Records from a collection:
○ ○ ○ ○ ○ ○ ○

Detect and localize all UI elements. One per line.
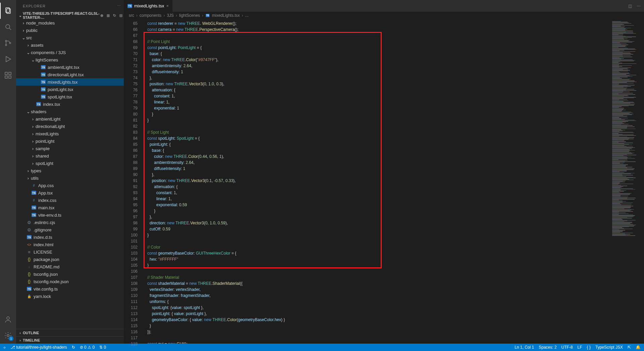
file-yarn_lock[interactable]: 🔒yarn.lock [16, 293, 124, 300]
source-control-activity-icon[interactable] [0, 35, 16, 51]
run-debug-activity-icon[interactable] [0, 51, 16, 67]
settings-activity-icon[interactable]: 1 [0, 327, 16, 344]
folder-shared[interactable]: ›shared [16, 152, 124, 160]
file-gitignore[interactable]: ⚙.gitignore [16, 226, 124, 233]
notifications-icon[interactable]: 🔔 [636, 345, 641, 350]
editor-menu-icon[interactable]: ⋯ [637, 4, 641, 8]
chevron-down-icon: ⌄ [17, 13, 23, 18]
chevron-right-icon: › [30, 131, 36, 136]
folder-lightScenes[interactable]: ⌄lightScenes [16, 56, 124, 63]
ts-icon: TS [31, 213, 37, 217]
cursor-position[interactable]: Ln 1, Col 1 [515, 345, 534, 350]
folder-pointLight[interactable]: ›pointLight [16, 137, 124, 145]
file-index_css[interactable]: #index.css [16, 196, 124, 204]
chevron-right-icon: › [30, 161, 36, 166]
new-file-icon[interactable]: ⊕ [100, 13, 103, 18]
folder-directionalLight[interactable]: ›directionalLight [16, 123, 124, 130]
accounts-activity-icon[interactable] [0, 311, 16, 327]
file-ambientLight_tsx[interactable]: TSambientLight.tsx [16, 63, 124, 71]
ports[interactable]: ⇅ 0 [99, 345, 106, 350]
folder-ambientLight[interactable]: ›ambientLight [16, 115, 124, 123]
file-index_d_ts[interactable]: TSindex.d.ts [16, 233, 124, 241]
eol[interactable]: LF [578, 345, 582, 350]
svg-point-2 [6, 25, 10, 29]
file-mixedLights_tsx[interactable]: TSmixedLights.tsx [16, 78, 124, 86]
chevron-right-icon: › [25, 176, 31, 181]
svg-point-12 [7, 335, 9, 337]
remote-icon[interactable]: ⟐ [3, 345, 6, 350]
svg-rect-10 [9, 72, 11, 75]
tab-mixedlights[interactable]: TS mixedLights.tsx × [124, 0, 172, 12]
file-package_json[interactable]: {}package.json [16, 256, 124, 263]
chevron-right-icon: › [30, 139, 36, 144]
file-vite_env[interactable]: TSvite-env.d.ts [16, 211, 124, 219]
indentation[interactable]: Spaces: 2 [539, 345, 556, 350]
file-app_tsx[interactable]: TSApp.tsx [16, 189, 124, 196]
new-folder-icon[interactable]: ⊞ [107, 13, 110, 18]
explorer-activity-icon[interactable] [0, 3, 16, 19]
folder-public[interactable]: ›public [16, 27, 124, 34]
folder-shaders[interactable]: ⌄shaders [16, 108, 124, 115]
chevron-right-icon: › [25, 43, 31, 48]
folder-components_3js[interactable]: ⌄components / 3JS [16, 49, 124, 56]
outline-panel[interactable]: ›OUTLINE [16, 329, 124, 336]
ts-icon: TS [26, 235, 32, 239]
folder-utils[interactable]: ›utils [16, 174, 124, 182]
typescript-icon: TS [127, 4, 132, 8]
folder-spotLight[interactable]: ›spotLight [16, 160, 124, 167]
file-pointLight_tsx[interactable]: TSpointLight.tsx [16, 86, 124, 93]
sidebar-title: EXPLORER ⋯ [16, 0, 124, 12]
language-mode[interactable]: TypeScript JSX [595, 345, 623, 350]
file-main_tsx[interactable]: TSmain.tsx [16, 204, 124, 211]
json-icon: {} [26, 257, 32, 262]
search-activity-icon[interactable] [0, 19, 16, 35]
svg-rect-8 [5, 76, 7, 78]
file-tsconfig_node[interactable]: {}tsconfig.node.json [16, 278, 124, 285]
close-icon[interactable]: × [166, 3, 169, 8]
file-index_html[interactable]: <>index.html [16, 241, 124, 248]
folder-src[interactable]: ⌄src [16, 34, 124, 41]
file-readme[interactable]: ↓README.md [16, 263, 124, 270]
breadcrumbs[interactable]: src› components› 3JS› lightScenes› TS mi… [124, 12, 644, 19]
extensions-activity-icon[interactable] [0, 67, 16, 83]
problems[interactable]: ⊘ 0 ⚠ 0 [80, 345, 95, 350]
sidebar-menu-icon[interactable]: ⋯ [117, 4, 121, 8]
cfg-icon: ⚙ [26, 220, 32, 225]
ts-icon: TS [40, 87, 46, 91]
svg-point-11 [7, 317, 9, 319]
svg-rect-9 [9, 76, 11, 78]
chevron-right-icon: › [25, 168, 31, 173]
workspace-header[interactable]: ⌄ VITE-THREEJS-TYPESCRIPT-REACT-GLSL-STA… [16, 12, 124, 19]
split-editor-icon[interactable]: ◫ [628, 4, 632, 8]
editor-body[interactable]: 6566676869707172737475767778798081828384… [124, 19, 644, 344]
html-icon: <> [26, 243, 32, 247]
svg-rect-0 [6, 8, 9, 12]
collapse-icon[interactable]: ⊟ [119, 13, 122, 18]
timeline-panel[interactable]: ›TIMELINE [16, 336, 124, 344]
md-icon: ↓ [26, 265, 32, 269]
encoding[interactable]: UTF-8 [561, 345, 573, 350]
braces[interactable]: { } [587, 345, 591, 350]
file-vite_config[interactable]: TSvite.config.ts [16, 285, 124, 293]
chevron-right-icon: › [30, 153, 36, 159]
file-tsconfig[interactable]: {}tsconfig.json [16, 270, 124, 278]
branch-name[interactable]: ⎇ tutorial/three-js/light-shaders [10, 345, 67, 350]
minimap[interactable] [610, 19, 644, 344]
code-content[interactable]: const renderer = new THREE. WebGLRendere… [143, 19, 610, 344]
folder-mixedLights[interactable]: ›mixedLights [16, 130, 124, 137]
file-spotLight_tsx[interactable]: TSspotLight.tsx [16, 93, 124, 100]
file-license[interactable]: ≡LICENSE [16, 248, 124, 256]
ts-icon: TS [40, 73, 46, 77]
folder-assets[interactable]: ›assets [16, 41, 124, 49]
file-eslintrc[interactable]: ⚙.eslintrc.cjs [16, 219, 124, 226]
folder-sample[interactable]: ›sample [16, 145, 124, 152]
file-index_tsx[interactable]: TSindex.tsx [16, 100, 124, 108]
sync-icon[interactable]: ↻ [72, 345, 75, 350]
ts-icon: TS [31, 206, 37, 210]
folder-types[interactable]: ›types [16, 167, 124, 174]
folder-node_modules[interactable]: ›node_modules [16, 19, 124, 27]
refresh-icon[interactable]: ↻ [113, 13, 116, 18]
file-app_css[interactable]: #App.css [16, 182, 124, 189]
file-directionalLight_tsx[interactable]: TSdirectionalLight.tsx [16, 71, 124, 78]
feedback-icon[interactable]: ⇱ [628, 345, 631, 350]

○ ○ ○ ○ ○ ○ ○

Exercise prompt: Repeat each entry precisely as it appears. Leave the pictures out.

Solution for this problem:
Detect and localize all UI elements. One per line.
file-yarn_lock[interactable]: 🔒yarn.lock [16, 293, 124, 300]
source-control-activity-icon[interactable] [0, 35, 16, 51]
run-debug-activity-icon[interactable] [0, 51, 16, 67]
settings-activity-icon[interactable]: 1 [0, 327, 16, 344]
folder-shared[interactable]: ›shared [16, 152, 124, 160]
file-gitignore[interactable]: ⚙.gitignore [16, 226, 124, 233]
notifications-icon[interactable]: 🔔 [636, 345, 641, 350]
editor-menu-icon[interactable]: ⋯ [637, 4, 641, 8]
chevron-down-icon: ⌄ [17, 13, 23, 18]
chevron-right-icon: › [30, 131, 36, 136]
folder-lightScenes[interactable]: ⌄lightScenes [16, 56, 124, 63]
ts-icon: TS [31, 213, 37, 217]
cursor-position[interactable]: Ln 1, Col 1 [515, 345, 534, 350]
folder-pointLight[interactable]: ›pointLight [16, 137, 124, 145]
file-index_css[interactable]: #index.css [16, 196, 124, 204]
chevron-right-icon: › [30, 161, 36, 166]
new-file-icon[interactable]: ⊕ [100, 13, 103, 18]
folder-directionalLight[interactable]: ›directionalLight [16, 123, 124, 130]
accounts-activity-icon[interactable] [0, 311, 16, 327]
file-ambientLight_tsx[interactable]: TSambientLight.tsx [16, 63, 124, 71]
ports[interactable]: ⇅ 0 [99, 345, 106, 350]
folder-ambientLight[interactable]: ›ambientLight [16, 115, 124, 123]
file-index_d_ts[interactable]: TSindex.d.ts [16, 233, 124, 241]
eol[interactable]: LF [578, 345, 582, 350]
svg-point-2 [6, 25, 10, 29]
file-mixedLights_tsx[interactable]: TSmixedLights.tsx [16, 78, 124, 86]
chevron-right-icon: › [25, 176, 31, 181]
svg-point-12 [7, 335, 9, 337]
remote-icon[interactable]: ⟐ [3, 345, 6, 350]
svg-rect-10 [9, 72, 11, 75]
tab-mixedlights[interactable]: TS mixedLights.tsx × [124, 0, 172, 12]
file-package_json[interactable]: {}package.json [16, 256, 124, 263]
chevron-right-icon: › [30, 139, 36, 144]
file-vite_env[interactable]: TSvite-env.d.ts [16, 211, 124, 219]
indentation[interactable]: Spaces: 2 [539, 345, 556, 350]
file-app_tsx[interactable]: TSApp.tsx [16, 189, 124, 196]
new-folder-icon[interactable]: ⊞ [107, 13, 110, 18]
explorer-activity-icon[interactable] [0, 3, 16, 19]
folder-public[interactable]: ›public [16, 27, 124, 34]
folder-shaders[interactable]: ⌄shaders [16, 108, 124, 115]
chevron-right-icon: › [25, 43, 31, 48]
folder-components_3js[interactable]: ⌄components / 3JS [16, 49, 124, 56]
outline-panel[interactable]: ›OUTLINE [16, 329, 124, 336]
ts-icon: TS [26, 235, 32, 239]
folder-utils[interactable]: ›utils [16, 174, 124, 182]
typescript-icon: TS [127, 4, 132, 8]
folder-spotLight[interactable]: ›spotLight [16, 160, 124, 167]
file-pointLight_tsx[interactable]: TSpointLight.tsx [16, 86, 124, 93]
sidebar-title: EXPLORER ⋯ [16, 0, 124, 12]
language-mode[interactable]: TypeScript JSX [595, 345, 623, 350]
file-main_tsx[interactable]: TSmain.tsx [16, 204, 124, 211]
json-icon: {} [26, 257, 32, 262]
search-activity-icon[interactable] [0, 19, 16, 35]
svg-rect-8 [5, 76, 7, 78]
file-tsconfig_node[interactable]: {}tsconfig.node.json [16, 278, 124, 285]
close-icon[interactable]: × [166, 3, 169, 8]
file-index_html[interactable]: <>index.html [16, 241, 124, 248]
folder-src[interactable]: ⌄src [16, 34, 124, 41]
file-readme[interactable]: ↓README.md [16, 263, 124, 270]
breadcrumbs[interactable]: src› components› 3JS› lightScenes› TS mi… [124, 12, 644, 19]
extensions-activity-icon[interactable] [0, 67, 16, 83]
problems[interactable]: ⊘ 0 ⚠ 0 [80, 345, 95, 350]
sidebar-menu-icon[interactable]: ⋯ [117, 4, 121, 8]
cfg-icon: ⚙ [26, 220, 32, 225]
ts-icon: TS [40, 87, 46, 91]
svg-point-11 [7, 317, 9, 319]
svg-rect-9 [9, 76, 11, 78]
chevron-right-icon: › [25, 168, 31, 173]
workspace-header[interactable]: ⌄ VITE-THREEJS-TYPESCRIPT-REACT-GLSL-STA… [16, 12, 124, 19]
split-editor-icon[interactable]: ◫ [628, 4, 632, 8]
editor-body[interactable]: 6566676869707172737475767778798081828384… [124, 19, 644, 344]
html-icon: <> [26, 243, 32, 247]
svg-rect-0 [6, 8, 9, 12]
collapse-icon[interactable]: ⊟ [119, 13, 122, 18]
timeline-panel[interactable]: ›TIMELINE [16, 336, 124, 344]
md-icon: ↓ [26, 265, 32, 269]
encoding[interactable]: UTF-8 [561, 345, 573, 350]
braces[interactable]: { } [587, 345, 591, 350]
file-vite_config[interactable]: TSvite.config.ts [16, 285, 124, 293]
chevron-right-icon: › [30, 153, 36, 159]
file-tsconfig[interactable]: {}tsconfig.json [16, 270, 124, 278]
branch-name[interactable]: ⎇ tutorial/three-js/light-shaders [10, 345, 67, 350]
minimap[interactable] [610, 19, 644, 344]
code-content[interactable]: const renderer = new THREE. WebGLRendere… [143, 19, 610, 344]
folder-mixedLights[interactable]: ›mixedLights [16, 130, 124, 137]
file-spotLight_tsx[interactable]: TSspotLight.tsx [16, 93, 124, 100]
file-license[interactable]: ≡LICENSE [16, 248, 124, 256]
ts-icon: TS [40, 73, 46, 77]
folder-assets[interactable]: ›assets [16, 41, 124, 49]
file-eslintrc[interactable]: ⚙.eslintrc.cjs [16, 219, 124, 226]
folder-sample[interactable]: ›sample [16, 145, 124, 152]
file-index_tsx[interactable]: TSindex.tsx [16, 100, 124, 108]
sync-icon[interactable]: ↻ [72, 345, 75, 350]
ts-icon: TS [31, 206, 37, 210]
folder-types[interactable]: ›types [16, 167, 124, 174]
folder-node_modules[interactable]: ›node_modules [16, 19, 124, 27]
refresh-icon[interactable]: ↻ [113, 13, 116, 18]
file-app_css[interactable]: #App.css [16, 182, 124, 189]
file-directionalLight_tsx[interactable]: TSdirectionalLight.tsx [16, 71, 124, 78]
feedback-icon[interactable]: ⇱ [628, 345, 631, 350]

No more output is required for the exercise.